Grigory Domozhirov updated IGNITE-20610:
----------------------------------------
    Description: 
While intention for https://issues.apache.org/jira/browse/IGNITE-3828 (Data 
streamer: use identity comparison for "activeKeys" in DataStreamerImpl.load0 
method.) is clear it seems to work not as expected if allowOverwrite == true 
and same keys are added to `DataStreamer`.

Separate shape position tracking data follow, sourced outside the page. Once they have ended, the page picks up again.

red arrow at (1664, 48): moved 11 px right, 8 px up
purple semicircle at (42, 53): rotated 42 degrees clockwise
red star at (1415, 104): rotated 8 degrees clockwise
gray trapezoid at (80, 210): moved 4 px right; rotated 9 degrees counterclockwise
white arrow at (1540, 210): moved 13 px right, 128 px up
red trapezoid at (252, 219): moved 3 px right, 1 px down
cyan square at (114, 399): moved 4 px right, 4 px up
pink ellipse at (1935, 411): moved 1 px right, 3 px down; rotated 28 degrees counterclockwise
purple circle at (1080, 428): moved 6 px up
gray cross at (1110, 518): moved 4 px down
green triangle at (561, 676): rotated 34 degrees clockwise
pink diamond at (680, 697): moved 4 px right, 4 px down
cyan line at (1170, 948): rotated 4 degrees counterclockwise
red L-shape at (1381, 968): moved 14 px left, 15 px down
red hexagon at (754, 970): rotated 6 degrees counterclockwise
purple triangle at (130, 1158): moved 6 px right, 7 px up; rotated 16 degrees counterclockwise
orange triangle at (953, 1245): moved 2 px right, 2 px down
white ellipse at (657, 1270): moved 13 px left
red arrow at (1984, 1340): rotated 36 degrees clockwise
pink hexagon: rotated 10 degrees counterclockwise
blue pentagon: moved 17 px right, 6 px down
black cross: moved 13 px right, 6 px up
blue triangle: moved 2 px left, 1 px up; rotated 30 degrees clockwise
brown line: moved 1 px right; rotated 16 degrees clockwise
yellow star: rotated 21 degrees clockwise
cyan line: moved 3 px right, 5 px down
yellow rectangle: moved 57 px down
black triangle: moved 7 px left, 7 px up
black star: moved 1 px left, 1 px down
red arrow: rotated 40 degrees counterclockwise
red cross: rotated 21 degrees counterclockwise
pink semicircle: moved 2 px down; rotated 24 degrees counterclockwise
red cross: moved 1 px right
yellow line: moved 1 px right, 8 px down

With each `DataStreamer.addData()` a `new UserKeyCacheObjectImpl()` is created 
for the key object ( 

[https://github.com/apache/ignite/blob/ceb22d20cab407b038570c81be022d7233a6e12d/modules/core/src/main/java/org/apache/ignite/internal/processors/cache/binary/CacheObjectBinaryProcessorImpl.java#L1316]
 ) and is added to `GridConcurrentHashSet` wrapped in a 
`DataStreamerImpl.KeyCacheObjectWrapper`. Since its equals is overridden with 
identity check it ends up with `activeKeys` containing multiple objects with 
equal `UserKeyCacheObjectImpl`s and thus barely acts is a set. 

 

1) Is that OK in general?

2) Since `KeyCacheObjectWrapper.hashCode` returns actual key object's hashCode, 
the more often keys are repeated the lower is performance due to hash 
collisions of non-equal objects. Here is an example:
{code:java}
try (Ignite ignite = Ignition.start(new IgniteConfiguration())) {
    try (IgniteCache<Integer, Long> cache = ignite.createCache("test");
         IgniteDataStreamer<Integer, String> dataStreamer = 
ignite.dataStreamer(cache.getName())
    ) {
        dataStreamer.allowOverwrite(true); // doesn't matter
        long start = System.currentTimeMillis();
        for (int i = 0; i < 2_000_000; i++) {
            dataStreamer.addData(i, ""); //unique keys
        }
        long elapsed = System.currentTimeMillis() - start;
        System.out.println(elapsed);
    }
} {code}
runs in 3970 ms.
{code:java}
try (Ignite ignite = Ignition.start(new IgniteConfiguration())) {
    try (IgniteCache<Integer, Long> cache = ignite.createCache("test");
         IgniteDataStreamer<Integer, String> dataStreamer = 
ignite.dataStreamer(cache.getName())
    ) {
        dataStreamer.allowOverwrite(true); // doesn't matter
        long start = System.currentTimeMillis();
        for (int i = 0; i < 2_000_000; i++) {
            dataStreamer.addData(0, ""); //equal key
        }
        long elapsed = System.currentTimeMillis() - start;
        System.out.println(elapsed);
    }
} {code}
runs in 12736

 

 

  was:
While intention for https://issues.apache.org/jira/browse/IGNITE-3828 (Data 
streamer: use identity comparison for "activeKeys" in DataStreamerImpl.load0 
method.) is clear it seems to work not as expected if `allowOverwrite == true` 
and same keys are added to `DataStreamer`.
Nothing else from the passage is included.